A. Payment Without Change（Codeforces Round #598 (Div. 3)）

A. Payment Without Change（Codeforces Round #598 (Div. 3)）

time limit per test：1 second
memory limit per test：256 megabytes
input：standard input
output：standard output

Description

You have a coins of value $n$ and $b$ coins of value $1$. You always pay in exact change, so you want to know if there exist such $x$ and $y$ that if you take $x (0≤x≤a)$ coins of value $n$ and $y (0≤y≤b)$ coins of value $1$, then the total value of taken coins will be $S$.

You have to answer $q$ independent test cases.

Input

The first line of the input contains one integer $q (1≤q≤10^4)$ — the number of test cases.
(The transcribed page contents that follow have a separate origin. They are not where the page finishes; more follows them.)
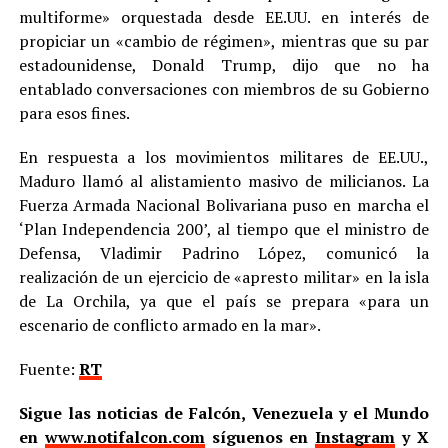
multiforme» orquestada desde EE.UU. en interés de
propiciar un «cambio de régimen», mientras que su par
estadounidense, Donald Trump, dijo que no ha
entablado conversaciones con miembros de su Gobierno
para esos fines.
En respuesta a los movimientos militares de EE.UU.,
Maduro llamó al alistamiento masivo de milicianos. La
Fuerza Armada Nacional Bolivariana puso en marcha el
‘Plan Independencia 200’, al tiempo que el ministro de
Defensa, Vladimir Padrino López, comunicó la
realización de un ejercicio de «apresto militar» en la isla
de La Orchila, ya que el país se prepara «para un
escenario de conflicto armado en la mar».
Fuente:
RT
Sigue las noticias de Falcón, Venezuela y el Mundo
en
www.notifalcon.com
síguenos en
Instagram
y X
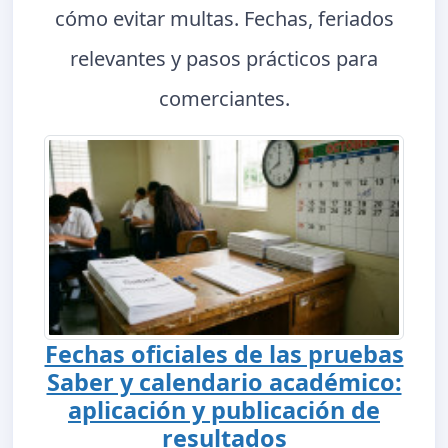
cómo evitar multas. Fechas, feriados
relevantes y pasos prácticos para
comerciantes.
Fechas oficiales de las pruebas
Saber y calendario académico:
aplicación y publicación de
resultados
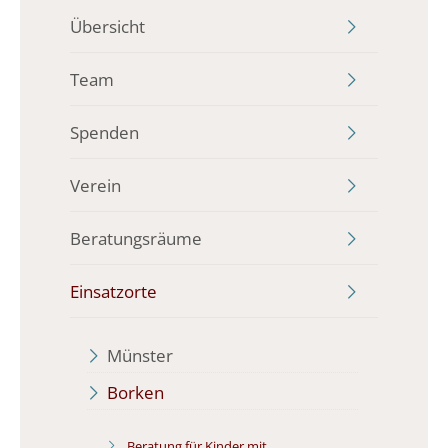
Übersicht
Team
Spenden
Verein
Beratungsräume
Einsatzorte
Münster
Borken
Beratung für Kinder mit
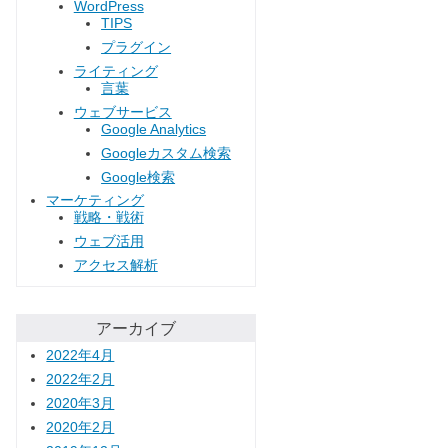
WordPress
TIPS
プラグイン
ライティング
言葉
ウェブサービス
Google Analytics
Googleカスタム検索
Google検索
マーケティング
戦略・戦術
ウェブ活用
アクセス解析
アーカイブ
2022年4月
2022年2月
2020年3月
2020年2月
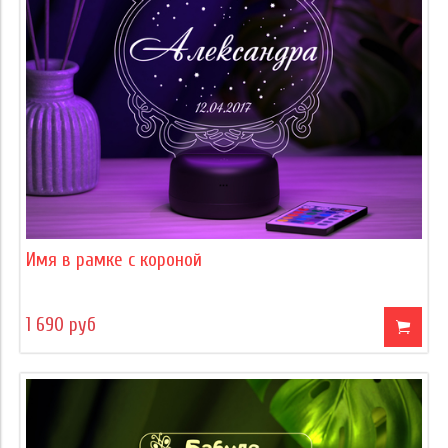
Имя в рамке с короной
1 690 руб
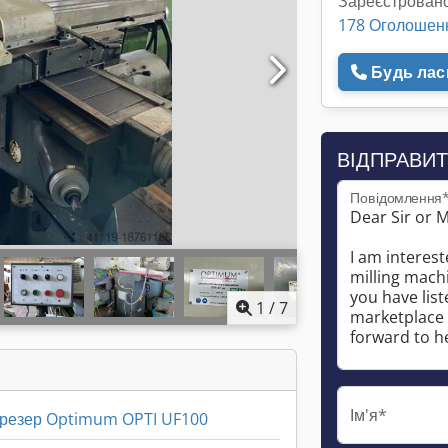
Зареєстровано
178 Оголошен
Будь ласк
ВІДПРАВИТ
Повідомлення
1
/
7
Ім'я*
фрезер Optimum OPTI UF100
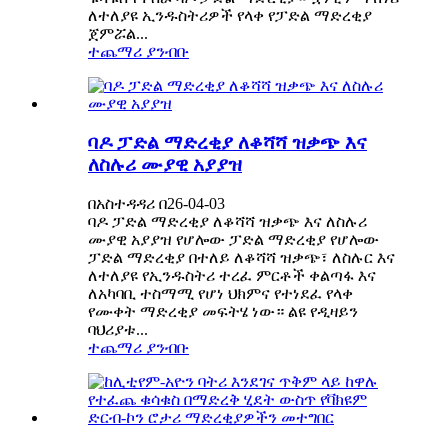
ለተለያዩ ኢንዱስትሪዎች የላቀ የፓድል ማድረቂያ
ጀምሯል...
ተጨማሪ ያንብቡ
ባዶ ፓድል ማድረቂያ ለቆሻሻ ዝቃጭ እና
ለስሉሪ ሙያዊ አያያዝ
በአስተዳዳሪ በ26-04-03
ባዶ ፓድል ማድረቂያ ለቆሻሻ ዝቃጭ እና ለስሉሪ
ሙያዊ አያያዝ የሆሎው ፓድል ማድረቂያ የሆሎው
ፓድል ማድረቂያ በተለይ ለቆሻሻ ዝቃጭ፣ ለስሉር እና
ለተለያዩ የኢንዱስትሪ ተረፈ ምርቶች ቀልጣፋ እና
ለአካባቢ ተስማሚ የሆነ ህክምና የተነደፈ የላቀ
የሙቀት ማድረቂያ መፍትሄ ነው። ልዩ የዲዛይን
ባህሪያቱ...
ተጨማሪ ያንብቡ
Then $q$ test cases follow.

The only line of the test case contains four integers $a, b, n$ and $S (1≤a,b,n,S≤10^9)$ — the number of coins of value $n$, the number of coins of value $1$, the value $n$ and the required total value.

Output

For the $i$-th test case print the answer on it — YES(without quotes) if there exist such $x$ and $y$ that if you take $x$ coins of value $n$ and $y$ coins of value $1$, then the total value of taken coins will be $S$, and NOotherwise.
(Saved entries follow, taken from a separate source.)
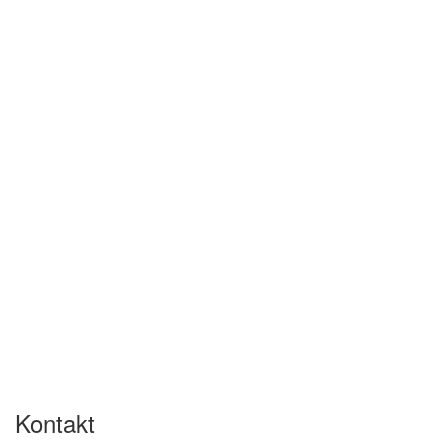
Kontakt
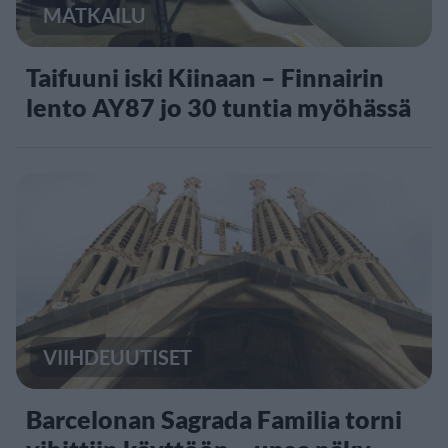
MATKAILU
Taifuuni iski Kiinaan – Finnairin
lento AY87 jo 30 tuntia myöhässä
VIIHDEUUTISET
Barcelonan Sagrada Familia torni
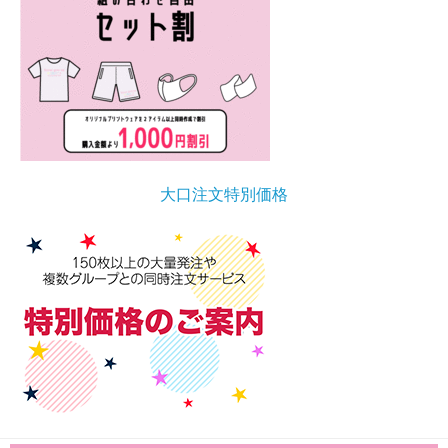
大口注文特別価格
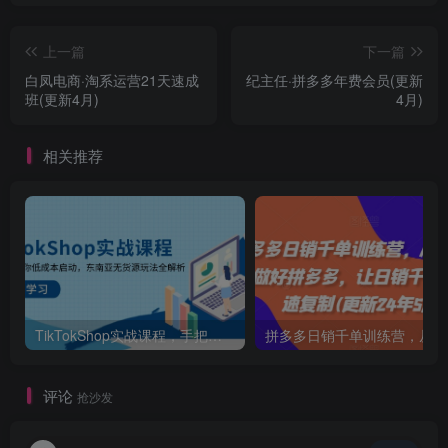
上一篇
下一篇
白凤电商·淘系运营21天速成
纪主任·拼多多年费会员(更新
班(更新4月)
4月)
相关推荐
TikTokShop实战课程，手把手教你低成本启动，东南亚无货源玩法全解析
拼多多日销千单训练营，从0开始带你做好拼多
评论
抢沙发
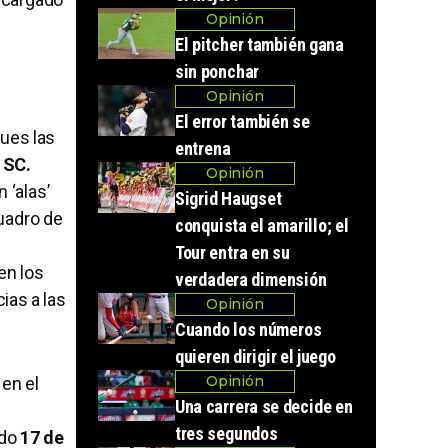
Opinión
El pitcher también gana
sin ponchar
Opinión
El error también se
pues las
entrena
y SC.
Opinión
 ‘alas’
Sigrid Haugset
cuadro de
conquista el amarillo; el
Tour entra en su
en los
verdadera dimensión
ias a las
Opinión
Cuando los números
quieren dirigir el juego
Opinión
 en el
Una carrera se decide en
tres segundos
ado
17 de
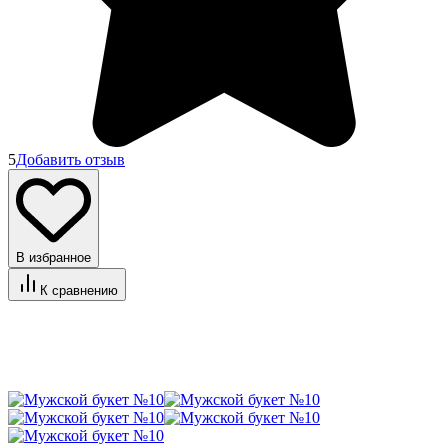
5
Добавить отзыв
В избранное
К сравнению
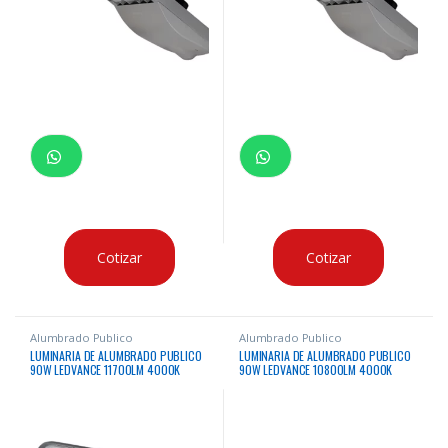
Cotizar
Cotizar
Alumbrado Publico
Alumbrado Publico
LUMINARIA DE ALUMBRADO PUBLICO
LUMINARIA DE ALUMBRADO PUBLICO
90W LEDVANCE 11700LM 4000K
90W LEDVANCE 10800LM 4000K
50000HRS 10KV
50000HRS 10KV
You may print every letter in any case you want (so, for example, the strings yEs, yes, Yesand YESwill all be recognized as positive answer).

Example

input

4
1 2 3 4
1 2 3 6
5 2 6 27
3 3 5 18

output

YES
NO
NO
YES

题解

列出等式 $x*n+y*1=S$，找到最大的不大于 $S$ 的 $x$ ，再判断如果 $xn+b$不小于 $S$ 则有答案，否则无答案
时间复杂度： $O(n log n)$

代码

#include <iostream>
#include <algorithm>
#include <vector>
#define maxn 300005
#define _for(i, a) for(LL i = 0; i < (a); i++)
using namespace std;
typedef long long LL;

int main() {
	ios::sync_with_stdio(false); cin.tie(0); cout.tie(0);
	//freopen("in.txt", "r", stdin);

	LL n;
	cin >> n;
	_for(q, n) {
		LL a, b, n, S;
		cin >> a >> b >> n >> S;
		LL ans = min(S / n, a);
		if (S - ans * n <= b) cout << "YES\n";
		else cout << "NO\n";
	}
	return 0;
}